First Voice
Now that installation is complete, it is time to actually generate a wav file.
This page covers the most basic "one line of text to one wav file" workflow and a few natural variations from there.
Basics — Save a Single Sentence as wav
from hayakoe import TTS
tts = TTS().load("jvnv-F1-jp").prepare()
speaker = tts.speakers["jvnv-F1-jp"]
speaker.generate("こんにちは、はじめまして。").save("hello.wav")TTS() only registers the engine specification.
The actual model download to disk and loading into memory happens when prepare() is called.
speakers is a dict that lets you access prepared speakers by name.
Running on GPU
First, make sure the GPU extras are installed (Installation — GPU Installation (CUDA)).
Then just change one thing: TTS(device="cuda"). The rest of the code stays the same.
Just remember that the first call may be slightly slow.
Multiple Sentences Work as-is
Sentences are automatically split at boundaries (。, !, ?, !, ?, newlines), and natural-length silence is inserted between sentences.
text = """
こんにちは。今日はいい天気ですね。
散歩でもしましょうか?
"""
speaker.generate(text).save("long.wav")The pause length between sentences is predicted by the Duration Predictor, which is trained separately for each speaker.
This means some speakers pause longer between sentences and some shorter — the speaker's own breathing rhythm is faithfully reflected.
Getting bytes Instead of a wav File
To return audio directly as a response from a web server like FastAPI, use to_bytes().
The return value is a WAV-format byte stream.
audio = speaker.generate("テストです。
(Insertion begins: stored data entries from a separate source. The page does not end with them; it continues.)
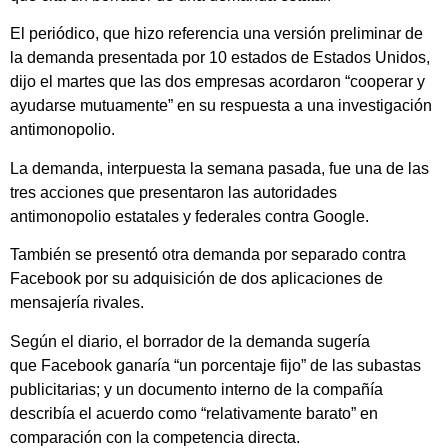
El periódico, que hizo referencia una versión preliminar de
la demanda presentada por 10 estados de Estados Unidos,
dijo el martes que las dos empresas acordaron “cooperar y
ayudarse mutuamente” en su respuesta a una investigación
antimonopolio.
La demanda, interpuesta la semana pasada, fue una de las
tres acciones que presentaron las autoridades
antimonopolio estatales y federales contra Google.
También se presentó otra demanda por separado contra
Facebook por su adquisición de dos aplicaciones de
mensajería rivales.
Según el diario, el borrador de la demanda sugería
que Facebook ganaría “un porcentaje fijo” de las subastas
publicitarias; y un documento interno de la compañía
describía el acuerdo como “relativamente barato” en
comparación con la competencia directa.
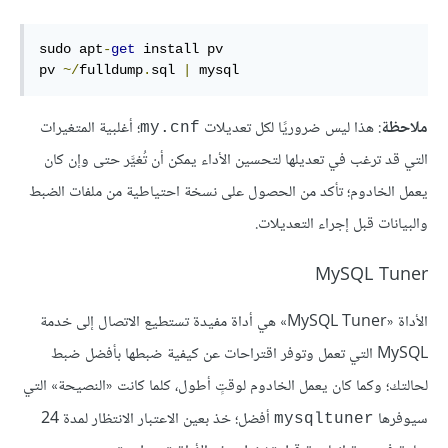
sudo apt
-
get
 install pv

pv 
~/
fulldump
.
sql 
|
 mysql
ملاحظة
: هذا ليس ضروريًا لكل تعديلات
؛ أغلبية المتغيرات
my.cnf
التي قد ترغب في تعديلها لتحسين الأداء يمكن أن تُغيَّر حتى وإن كان
يعمل الخادوم؛ تأكد من الحصول على نسخة احتياطية من ملفات الضبط
والبيانات قبل إجراء التعديلات.
MySQL Tuner
الأداة «MySQL Tuner» هي أداة مفيدة تستطيع الاتصال إلى خدمة
MySQL التي تعمل وتوفر اقتراحات عن كيفية ضبطها بأفضل ضبط
لحالتك؛ وكما كان يعمل الخادوم لوقتٍ أطول، كلما كانت «النصيحة» التي
سيوفرها
أفضل؛ خذ بعين الاعتبار الانتظار لمدة 24
mysqltuner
")
payload: bytes = audio.to_bytes()Loading Multiple Speakers at Once
load() supports chaining, so you can register multiple speakers at once.
tts = (
TTS()
.load("jvnv-F1-jp")
.load("jvnv-F2-jp")
.load("jvnv-M1-jp")
.load("jvnv-M2-jp")
.prepare()
)
for name, speaker in tts.speakers.items():
speaker.generate("おはようございます。").save(f"{name}.wav")Because BERT is shared across all speakers, adding one more speaker does not double or triple the memory.
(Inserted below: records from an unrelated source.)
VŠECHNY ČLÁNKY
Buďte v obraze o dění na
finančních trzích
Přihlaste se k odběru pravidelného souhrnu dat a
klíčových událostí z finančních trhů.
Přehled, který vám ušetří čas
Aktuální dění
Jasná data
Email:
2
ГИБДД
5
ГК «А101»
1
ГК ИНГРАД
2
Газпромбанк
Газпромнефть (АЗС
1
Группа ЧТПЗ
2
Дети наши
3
The per-speaker increase comes from the much smaller synthesizer, not BERT, so loading 4 speakers does not mean 4x the RAM.
Actual measurements and how to reproduce them are documented separately in FAQ — How much more memory does loading multiple speakers use?.
Tweaking Speed or Pitch
generate() accepts parameters for directly adjusting speech speed, pitch, and intonation.
speaker.generate(
"今日はどんな国に辿り着くのでしょうか。",
speed=0.95, # slightly slower
pitch_scale=1.05, # slightly higher
).save("tuned.wav")Available parameters and recommended ranges are covered in Speed & Prosody Controls.